H53C-0863:
Impact of Wettability on Fracturing of Nano-Granular Materials
Friday, 19 December 2014
Mathias Trojer and Ruben Juanes, Massachusetts Institute of Technology, Cambridge, MA, United States
Abstract:
Hydraulic fracturing, or fracking, is a well-known reservoir stimulation technique, by which the permeability of the near-wellbore region is enhanced through the creation of tensile fractures within the rock, formed in the direction perpendicular to the least principal stress. While it is well known that fracturing of granular media strongly depends on the type of media, the pore fluids, and the fracking fluids, the interplay between multiphase flow, wettability and fracture mechanics of shale-like (nano-granular) materials remains poorly understood. Here, we study experimentally the dynamics of multiphase-flow fracking in nano-porous media and its dependence on the wetting properties of the system. The experiments consist in saturating a thin bed of glass beads with a viscous fluid, injecting a less viscous fluid, and imaging the invasion morphology.
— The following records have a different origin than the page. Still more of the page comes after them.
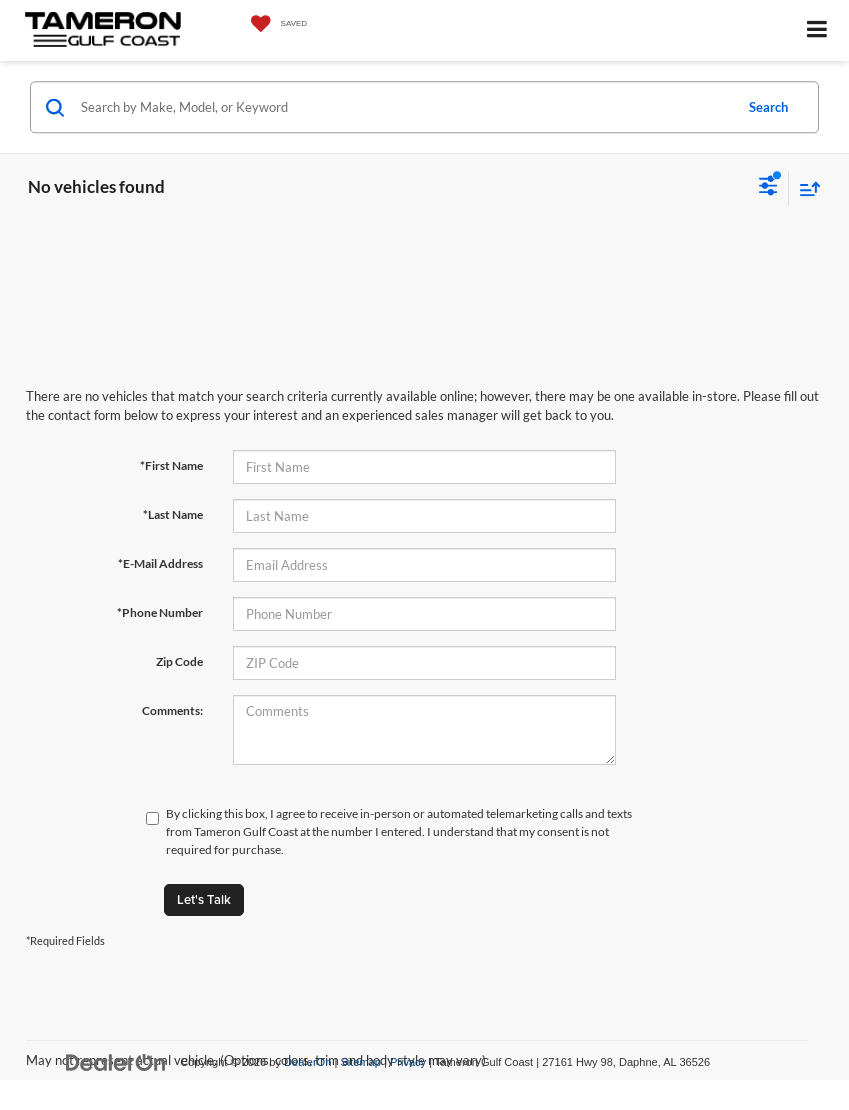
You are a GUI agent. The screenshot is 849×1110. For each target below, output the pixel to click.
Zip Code (179, 661)
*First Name (171, 465)
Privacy (408, 1062)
We investigate three control parameters: the injection rate of the less-viscous invading phase, the confining stress, and the contact angle, which we control by altering the surface chemistry of the beads and the Hele-Shaw cell. We quantify the dynamic fracture pattern by means of particle image velocimetry (PIV), and elucidate the role of wettability on the emerging flow physics at the length scale of the viscous–frictional instability.